AMS 540, Linear Programming
Formulation of linear programming problems and solutions by simplex method. Duality,
                     sensitivity analysis, dual simplex algorithm, decomposition. Applications to the transportation
                     problem, two-person games, assignment problem, and introduction to integer and nonlinear
                     programming. 
Prerequisite: A course in linear algebra 
3 credits, ABCF grading 
Recommended Textbooks:
"Linear Programming" by James Ignizio and Tom Cavalier, 1994, Pearson/Prentice-Hall; ISBN#
                     9780131837577
"Linear Programming and Network Flows" by M. Bazaraa, J. Jarvis and H. Sherali, 4th
                     edition, 2010 Wiley Publishing; ISBN#: 9780470462720
Fall Semester
Learning Outcomes:
1) Learn to formulate optimization problems as linear progams.

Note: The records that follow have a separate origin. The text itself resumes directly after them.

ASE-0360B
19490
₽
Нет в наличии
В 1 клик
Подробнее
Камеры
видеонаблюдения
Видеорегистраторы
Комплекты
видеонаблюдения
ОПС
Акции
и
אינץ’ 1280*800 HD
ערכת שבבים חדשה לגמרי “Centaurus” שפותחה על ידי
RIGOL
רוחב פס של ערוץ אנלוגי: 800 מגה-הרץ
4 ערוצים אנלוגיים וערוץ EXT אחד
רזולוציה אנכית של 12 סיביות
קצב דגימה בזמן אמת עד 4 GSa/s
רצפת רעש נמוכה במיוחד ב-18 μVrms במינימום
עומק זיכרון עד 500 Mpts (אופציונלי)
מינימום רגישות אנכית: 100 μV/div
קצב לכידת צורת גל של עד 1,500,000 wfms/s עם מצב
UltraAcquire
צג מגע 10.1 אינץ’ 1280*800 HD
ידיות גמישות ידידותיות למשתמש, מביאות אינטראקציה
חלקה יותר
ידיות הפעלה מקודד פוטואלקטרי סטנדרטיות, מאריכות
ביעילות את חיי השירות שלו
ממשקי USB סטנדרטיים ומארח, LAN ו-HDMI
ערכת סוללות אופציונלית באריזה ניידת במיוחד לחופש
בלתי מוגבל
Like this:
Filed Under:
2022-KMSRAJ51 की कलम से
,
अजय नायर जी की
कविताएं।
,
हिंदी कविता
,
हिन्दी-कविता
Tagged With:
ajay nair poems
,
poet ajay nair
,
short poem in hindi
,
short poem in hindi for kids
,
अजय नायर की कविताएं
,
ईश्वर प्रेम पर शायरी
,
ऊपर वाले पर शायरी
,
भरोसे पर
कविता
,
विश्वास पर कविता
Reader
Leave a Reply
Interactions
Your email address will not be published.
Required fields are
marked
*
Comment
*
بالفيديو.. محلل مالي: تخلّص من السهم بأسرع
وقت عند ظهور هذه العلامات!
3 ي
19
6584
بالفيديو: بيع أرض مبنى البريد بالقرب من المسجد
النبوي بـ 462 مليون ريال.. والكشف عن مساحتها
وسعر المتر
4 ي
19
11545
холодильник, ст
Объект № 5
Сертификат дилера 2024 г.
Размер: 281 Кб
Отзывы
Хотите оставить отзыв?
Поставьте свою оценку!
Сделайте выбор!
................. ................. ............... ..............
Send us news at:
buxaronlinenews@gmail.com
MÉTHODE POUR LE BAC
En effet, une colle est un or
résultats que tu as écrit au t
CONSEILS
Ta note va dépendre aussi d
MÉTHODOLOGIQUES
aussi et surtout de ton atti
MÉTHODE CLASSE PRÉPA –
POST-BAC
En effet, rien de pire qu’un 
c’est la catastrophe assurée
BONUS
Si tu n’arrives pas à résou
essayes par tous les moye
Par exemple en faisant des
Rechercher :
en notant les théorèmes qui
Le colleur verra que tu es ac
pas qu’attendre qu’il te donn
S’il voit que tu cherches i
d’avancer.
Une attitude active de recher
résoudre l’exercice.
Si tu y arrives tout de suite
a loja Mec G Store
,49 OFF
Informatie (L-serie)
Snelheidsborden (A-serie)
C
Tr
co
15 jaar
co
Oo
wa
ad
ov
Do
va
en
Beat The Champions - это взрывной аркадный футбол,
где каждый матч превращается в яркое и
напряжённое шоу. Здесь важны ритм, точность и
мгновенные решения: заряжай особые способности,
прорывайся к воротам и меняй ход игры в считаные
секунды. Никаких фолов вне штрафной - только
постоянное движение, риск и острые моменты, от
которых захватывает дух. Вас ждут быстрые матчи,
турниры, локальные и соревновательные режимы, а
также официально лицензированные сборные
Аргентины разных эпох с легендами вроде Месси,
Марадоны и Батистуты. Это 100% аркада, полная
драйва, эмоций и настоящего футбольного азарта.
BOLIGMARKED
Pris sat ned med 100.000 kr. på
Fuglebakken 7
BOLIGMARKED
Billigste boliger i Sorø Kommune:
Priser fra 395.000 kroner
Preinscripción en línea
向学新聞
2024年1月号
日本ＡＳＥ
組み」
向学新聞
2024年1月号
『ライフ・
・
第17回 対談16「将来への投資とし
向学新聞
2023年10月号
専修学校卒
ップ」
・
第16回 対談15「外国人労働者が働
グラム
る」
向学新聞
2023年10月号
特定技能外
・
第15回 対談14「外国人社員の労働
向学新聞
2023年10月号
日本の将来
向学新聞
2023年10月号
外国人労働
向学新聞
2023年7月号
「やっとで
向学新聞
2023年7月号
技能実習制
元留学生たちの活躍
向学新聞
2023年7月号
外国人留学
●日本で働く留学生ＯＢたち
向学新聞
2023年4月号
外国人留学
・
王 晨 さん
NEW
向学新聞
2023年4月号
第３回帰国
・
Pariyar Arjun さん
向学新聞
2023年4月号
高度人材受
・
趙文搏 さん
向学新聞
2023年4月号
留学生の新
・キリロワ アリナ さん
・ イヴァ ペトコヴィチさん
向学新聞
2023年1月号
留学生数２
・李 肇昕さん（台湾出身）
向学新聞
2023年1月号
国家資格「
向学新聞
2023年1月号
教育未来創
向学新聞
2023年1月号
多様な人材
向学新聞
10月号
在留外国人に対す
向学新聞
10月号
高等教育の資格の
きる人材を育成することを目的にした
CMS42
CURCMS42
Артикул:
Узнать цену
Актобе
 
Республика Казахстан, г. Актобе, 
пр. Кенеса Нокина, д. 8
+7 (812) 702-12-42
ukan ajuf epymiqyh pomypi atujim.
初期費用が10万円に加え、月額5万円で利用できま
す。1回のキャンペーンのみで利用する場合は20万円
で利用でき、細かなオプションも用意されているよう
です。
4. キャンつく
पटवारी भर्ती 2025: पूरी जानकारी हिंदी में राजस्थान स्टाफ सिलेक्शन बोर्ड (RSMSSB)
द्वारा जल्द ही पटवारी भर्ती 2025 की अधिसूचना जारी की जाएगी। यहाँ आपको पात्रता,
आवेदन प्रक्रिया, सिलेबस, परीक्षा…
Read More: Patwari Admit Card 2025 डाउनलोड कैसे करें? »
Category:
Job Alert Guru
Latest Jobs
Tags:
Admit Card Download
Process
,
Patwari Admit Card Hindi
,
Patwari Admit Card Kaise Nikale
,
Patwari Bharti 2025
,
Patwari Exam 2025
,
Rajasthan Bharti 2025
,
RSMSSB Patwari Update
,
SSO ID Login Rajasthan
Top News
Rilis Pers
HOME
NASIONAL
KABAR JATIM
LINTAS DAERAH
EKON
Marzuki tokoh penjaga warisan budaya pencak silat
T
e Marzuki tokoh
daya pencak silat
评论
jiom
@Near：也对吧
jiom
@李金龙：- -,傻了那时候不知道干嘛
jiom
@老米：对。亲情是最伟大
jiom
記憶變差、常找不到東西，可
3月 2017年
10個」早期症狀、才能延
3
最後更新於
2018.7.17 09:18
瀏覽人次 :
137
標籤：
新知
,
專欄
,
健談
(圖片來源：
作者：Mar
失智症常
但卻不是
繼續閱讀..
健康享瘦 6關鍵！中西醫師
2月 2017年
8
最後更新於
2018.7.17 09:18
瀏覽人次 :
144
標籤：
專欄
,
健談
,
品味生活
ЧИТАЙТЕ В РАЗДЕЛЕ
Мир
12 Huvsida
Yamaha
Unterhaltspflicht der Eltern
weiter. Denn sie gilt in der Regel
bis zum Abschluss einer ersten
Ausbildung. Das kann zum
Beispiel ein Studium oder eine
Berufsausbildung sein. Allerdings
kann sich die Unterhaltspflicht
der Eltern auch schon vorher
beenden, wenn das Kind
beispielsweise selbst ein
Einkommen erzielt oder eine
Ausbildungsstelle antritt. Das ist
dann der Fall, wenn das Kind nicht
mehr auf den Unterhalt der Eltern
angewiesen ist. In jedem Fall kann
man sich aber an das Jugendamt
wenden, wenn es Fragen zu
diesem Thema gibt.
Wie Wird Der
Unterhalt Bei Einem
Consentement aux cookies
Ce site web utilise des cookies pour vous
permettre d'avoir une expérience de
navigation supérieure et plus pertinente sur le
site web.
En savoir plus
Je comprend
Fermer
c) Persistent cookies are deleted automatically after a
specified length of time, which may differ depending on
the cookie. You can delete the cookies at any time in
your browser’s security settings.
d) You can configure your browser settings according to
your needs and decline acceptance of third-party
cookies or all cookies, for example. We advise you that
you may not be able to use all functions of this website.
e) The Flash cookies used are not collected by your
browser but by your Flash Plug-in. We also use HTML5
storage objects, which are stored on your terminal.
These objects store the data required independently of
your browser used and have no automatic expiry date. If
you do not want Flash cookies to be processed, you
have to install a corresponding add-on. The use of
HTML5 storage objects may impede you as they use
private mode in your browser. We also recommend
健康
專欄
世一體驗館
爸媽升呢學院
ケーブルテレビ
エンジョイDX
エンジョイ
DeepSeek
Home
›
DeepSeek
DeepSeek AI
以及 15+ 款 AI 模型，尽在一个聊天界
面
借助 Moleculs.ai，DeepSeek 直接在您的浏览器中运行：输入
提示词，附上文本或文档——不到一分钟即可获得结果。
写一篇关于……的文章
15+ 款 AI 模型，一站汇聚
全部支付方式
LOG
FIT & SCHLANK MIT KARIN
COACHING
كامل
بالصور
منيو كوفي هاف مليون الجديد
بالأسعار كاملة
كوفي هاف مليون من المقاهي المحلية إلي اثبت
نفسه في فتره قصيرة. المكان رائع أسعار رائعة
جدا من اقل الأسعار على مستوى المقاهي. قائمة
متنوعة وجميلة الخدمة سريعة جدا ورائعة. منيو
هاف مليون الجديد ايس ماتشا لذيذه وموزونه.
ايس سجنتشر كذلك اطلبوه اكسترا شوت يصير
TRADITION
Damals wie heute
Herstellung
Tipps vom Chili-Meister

2) Develop skill in using linear programming software, including Lindo/AMPL.
3) Understand theory from linear algebra and convex analysis that applies to the theory of linear programming.
4) Learn the simplex algorithm and use it to solve linear programs:
        * Putting linear programs in standard form with slack and excess variables;
        * Finding an initial basic feasible solution (using big M or two-phase simplex
                     for min problems);
        * Choosing which variable enters and which variable leaves the basis;
        * Handling unbounded and infeasible problems;
        * Analyzing convergence in nondegenerate programs;
        * Analyzing convergence and methods in degenerate programs, including Bland's
                     pivot rule, perturbation, and lexicographical methods.
5) Understand and apply principles of duality:
        * Defining dual programs;
        * Developing duality theorems;
        * Applying the dual simplex algorithm.
6) Apply sensitivity analysis to solutions of linear programs:
        * Shadow prices and reduced costs;
        * Range for objective function coefficients and right-hand sides;
        * Connections to the dual linear programs and complementary slackness.
7) Learn and use special forms of the simplex method:
         * Transportation problems;
         * Transshipment problems;
         * Assignment problems;
         * Network simplex method.
8) Other recent algorithms for linear programming:
         * Ellipsoid algorithm;
         * Karmarkar and related interior-point methods.